ZFS I got an NVME U.2 SSD (actually two) to use as ZIL - now what?

rainer_d · Tuesday at 5:06 PM

So, I got a pair of Solidigm SSDPF2SQ800GZ that I need to use as mirrored ZILs.
It reports its size as 800166076416 Bytes

I understand I should create a namespace (which I understand to be something like a partition) on it.

However, I don't seem to get the syntax and the man-page conveniently omits any examples.

Bash:

(server-prod </root>) 0 # nvmecontrol ns create -s 150031139328 -c 200041519104 -f 0 nvme0         
nvmecontrol: namespace creation failed: Invalid Field
(server-prod </root>) 74 # nvmecontrol ns create -s 150031139328 -c 200041519104 -f 2 nvme0
nvmecontrol: namespace creation failed: Invalid Field
(server-prod </root>) 74 #

taken from here:

269912 – nvmecontrol ns create command fails on FreeBSD 13.1

bugs.freebsd.org

What value should -f be?

What else should I provide?

I intend to use about a quarter of the SSD as ZIL and the rest for L2ARC.

This is 14.1-RELEASE-p6, for the record.

cracauer@ · Tuesday at 5:09 PM

rainer_d said:
I understand I should create a namespace (which I understand to be something like a partition) on it.

Why? Where did you find this info that simple partitioning is not sufficient?

Phishfry · Tuesday at 5:27 PM

cracauer@ said:
Why?

Indeed the use case seems to be to break up a drive into smaller units. How ZIL would benefit from that I don't know.

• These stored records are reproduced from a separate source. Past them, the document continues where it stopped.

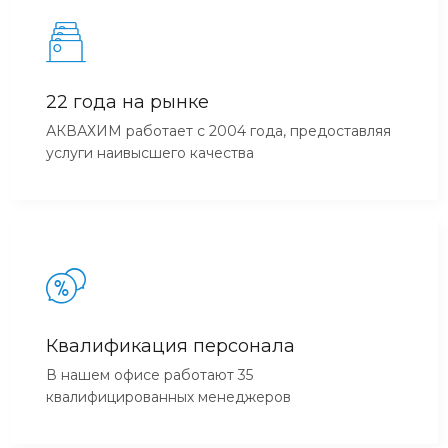
22 года на рынке
АКВАХИМ работает с 2004 года, предоставляя
услуги наивысшего качества
Квалификация персонала
В нашем офисе работают 35
квалифицированных менеджеров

NVMe Namespaces - NVM Express

What is a Namespace? In NVMe® technology, a namespace is a collection of logical block addresses (LBA) accessible to host software. A namespace ID (NSID) is an identifier used by a controller to provide access to a namespace. A namespace is not the physical isolation of blocks, rather the...

nvmexpress.org

for logical isolation, multi-tenancy, security isolation (encryption per namespace), write protecting a namespace for recovery purposes, overprovisioning to improve write performance and endurance and so on.

cracauer@ · Tuesday at 5:36 PM

So it's for passing separate /dev/ entries into different security/tenant level machines. I can see that.

Phishfry · Tuesday at 5:44 PM

How does that fit with a mirrored ZIL?

OK you are going to mirror drives for ZIL. That is recommended. But 800GB drives? That is so overkill it is silly (expensive too).
What is your anticipitated pool size? Spinners or SSD? Installed Memory?

rainer_d said:
I intend to use about a quarter of the SSD as ZIL and the rest for L2ARC.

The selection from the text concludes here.